We appeal to authors, reviewers, and particularly journal editors to meet their responsibility and publish only clinical studies that apply valid and adequate PROMs. The level of content validity and evidence of fit to a measurement model is the very least of what authors should state and editors demand - an example of an informative statement is given in [20]. Such studies will be the foundation for decisions on healthcare strategies and will help ensure that resources are not wasted on inferior treatments. This appeal also includes studies on the validity of PROMs.
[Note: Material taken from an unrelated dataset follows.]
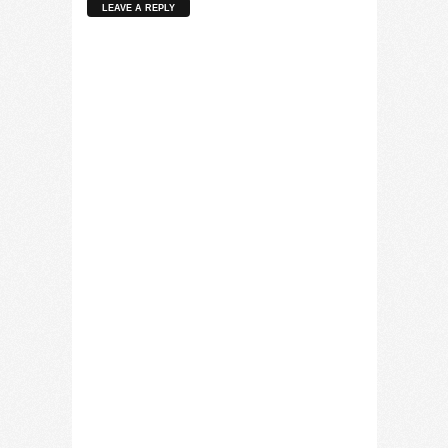
LEAVE A REPLY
What if no valid PROM for a particular study exists, for instance if the only PROM that has been developed through patient involvement is old and a secondary content validation has shown that it is outdated [15]? The best solution is of course to develop a new PROM—which is not realistic for most researchers. The next best solution is to use the ‘least inadequate’ PROM. This can be justified, but the resultant downgrade of the validity of the results should be discussed and be reflected in the discussion and conclusion. This should also be considered when the study is included as the basis for healthcare strategies. However, other clinical outcomes with more robust measurement properties (e.g., range of motion, stability, nights with disrupted sleep, return-to-work/sport) will most likely be more appropriate as primary outcomes.

The idea that PROM scores are the most important outcomes fails in cases where an inadequate PROM has been used. In such cases, healthcare strategies are best if they are based on other outcomes.